Capillary action example
Capillary action allows a liquid to rise upwards against the force of gravity. It is an important natural phenomenon on which is the functioning principle of several natural and artificial processes. In this Buzzle post, we shall find out what capillary action is, and take a look at some of its important examples.
Did You Know?
In some pairs of materials, including mercury and glass, the intermolecular forces within the liquid (mercury), exceed those between the solid (glass) and the liquid (mercury). In such cases, capillary action tends to work in reverse.
When we lift something from the ground, we work against gravity. We are able to do so because we are mobile creatures with bones and muscles that produce enough mechanical force to overcome the gravitational pull. So, for instance, if we want to drink water, we just collect it in a vessel and lift it up to our mouths.

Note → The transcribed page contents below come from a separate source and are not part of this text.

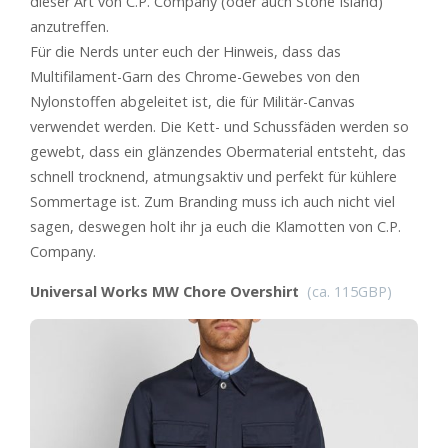
dieser Art von C.P. Company (oder auch Stone Island)
anzutreffen.
Für die Nerds unter euch der Hinweis, dass das
Multifilament-Garn des Chrome-Gewebes von den
Nylonstoffen abgeleitet ist, die für Militär-Canvas
verwendet werden. Die Kett- und Schussfäden werden so
gewebt, dass ein glänzendes Obermaterial entsteht, das
schnell trocknend, atmungsaktiv und perfekt für kühlere
Sommertage ist. Zum Branding muss ich auch nicht viel
sagen, deswegen holt ihr ja euch die Klamotten von C.P.
Company.
Universal Works MW Chore Overshirt
(ca. 115GBP)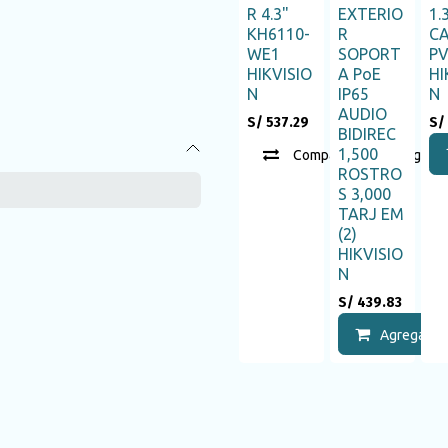
R 4.3"
EXTERIO
1.
KH6110-
R
C
WE1
SOPORT
P
HIKVISIO
A PoE
HI
N
IP65
N
AUDIO
S/
537.29
S/
BIDIREC
1,500
Compara
Agregar
ROSTRO
S 3,000
TARJ EM
(2)
HIKVISIO
N
S/
439.83
Agregar al 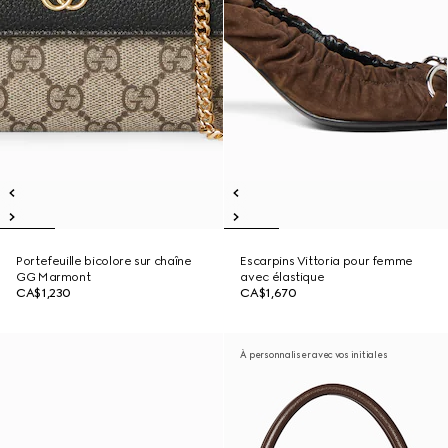
Portefeuille bicolore sur chaîne
Escarpins Vittoria pour femme
GG Marmont
avec élastique
CA$1,230
CA$1,670
À personnaliser avec vos initiales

But what about non-mobile creatures such as the tress and plants? Without being capable of any form of motion, how are they able to overcome gravity and lift water to various parts in their system? The answer lies in capillary action.

Capillary action is an interesting phenomenon that helps plants raise water without requiring motion. But that isn't all. Capillary action also has many other applications in physics, chemistry, as well as in everyday life. In the following sections, we shall try to understand capillary action and its working. We shall also take a look at some of its common examples.
Capillary Action Definition
Capillary action is defined as the motion of liquids inside very narrow spaces without the assistance of, and most of the time in opposition to, external forces such as gravity. It occurs because of the molecular force of attraction that exists between a liquid and its surrounding solid surfaces.
If the diameter of a tube is made sufficiently small, then a combination of surface tension caused by cohesion within the liquid and the adhesive forces between the liquid and the container, causes the liquid to be lifted up and rise within the tube. Thus, capillary action results from the pressure created due to the combined effect of cohesion and adhesion, which makes the liquid work against the force of gravity.
Physics Behind Capillary Action
From the above section, it is clear that capillary action is the result of surface tension and adhesion. Lets discuss what each of these terms means.
Surface Tension
Surface tension is a phenomenon that occurs as a result of the cohesive forces acting between the molecules of a liquid. The liquid molecules present at the surface of a liquid are not surrounded by other liquid molecules on all sides. As such, they tend to cohere more strongly to those that are similar to them. This enhancement in the inter-molecular attraction between the molecules present at the surface of a liquid is known as surface tension.
Surface tension results in the formation of a strongly bonded layer of molecules on the surface of a liquid, which makes it more difficult for an object to move freely as compared to when it is completely submersed.
Cohesion and Adhesion
Molecules in a liquid experience two types of inter-molecular attractive forces. When the attractive force is between like molecules, i.e., between the molecules of a liquid, it is termed as cohesion. The phenomenon of surface tension, discussed above, is an example of cohesive forces between the molecules at the surface of a liquid and those present in the rest of it. Cohesion is also the reason why the molecules in a drop of water are held together giving it its characteristic shape.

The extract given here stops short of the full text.